*** RECORD SET ***

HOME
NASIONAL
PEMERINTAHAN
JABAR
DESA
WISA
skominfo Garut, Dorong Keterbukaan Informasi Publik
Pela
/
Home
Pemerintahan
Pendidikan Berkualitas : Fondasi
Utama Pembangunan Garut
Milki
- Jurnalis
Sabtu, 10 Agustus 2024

*** End of RECORD SET ***
*** RECORD SET ***

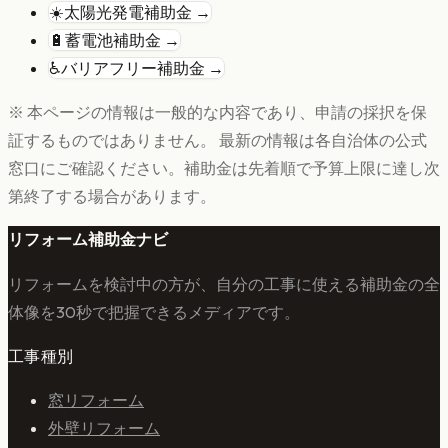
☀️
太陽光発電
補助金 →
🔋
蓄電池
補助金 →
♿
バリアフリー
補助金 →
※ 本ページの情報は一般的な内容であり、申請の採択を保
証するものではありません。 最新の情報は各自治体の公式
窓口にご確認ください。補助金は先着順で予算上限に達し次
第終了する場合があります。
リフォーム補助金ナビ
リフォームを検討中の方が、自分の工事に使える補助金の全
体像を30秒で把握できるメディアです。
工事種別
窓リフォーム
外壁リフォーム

*** End of RECORD SET ***
*** RECORD SET ***

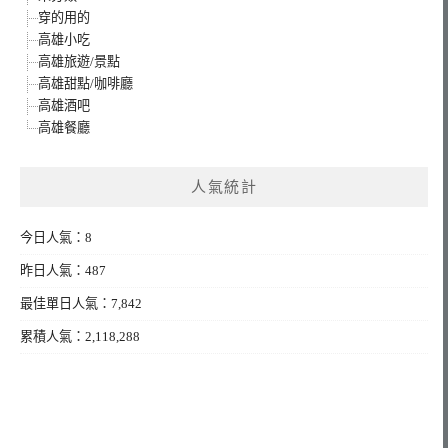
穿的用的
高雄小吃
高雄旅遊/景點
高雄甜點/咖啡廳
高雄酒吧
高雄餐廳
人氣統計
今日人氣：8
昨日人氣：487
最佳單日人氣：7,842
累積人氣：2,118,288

*** End of RECORD SET ***

* **INSTRUCTIONS TO FOLLOW**
What belongs in the answer is each line of the data that has the word "Garut".

* **OUTPUT OF THE TASK**
skominfo Garut, Dorong Keterbukaan Informasi Publik
Utama Pembangunan Garut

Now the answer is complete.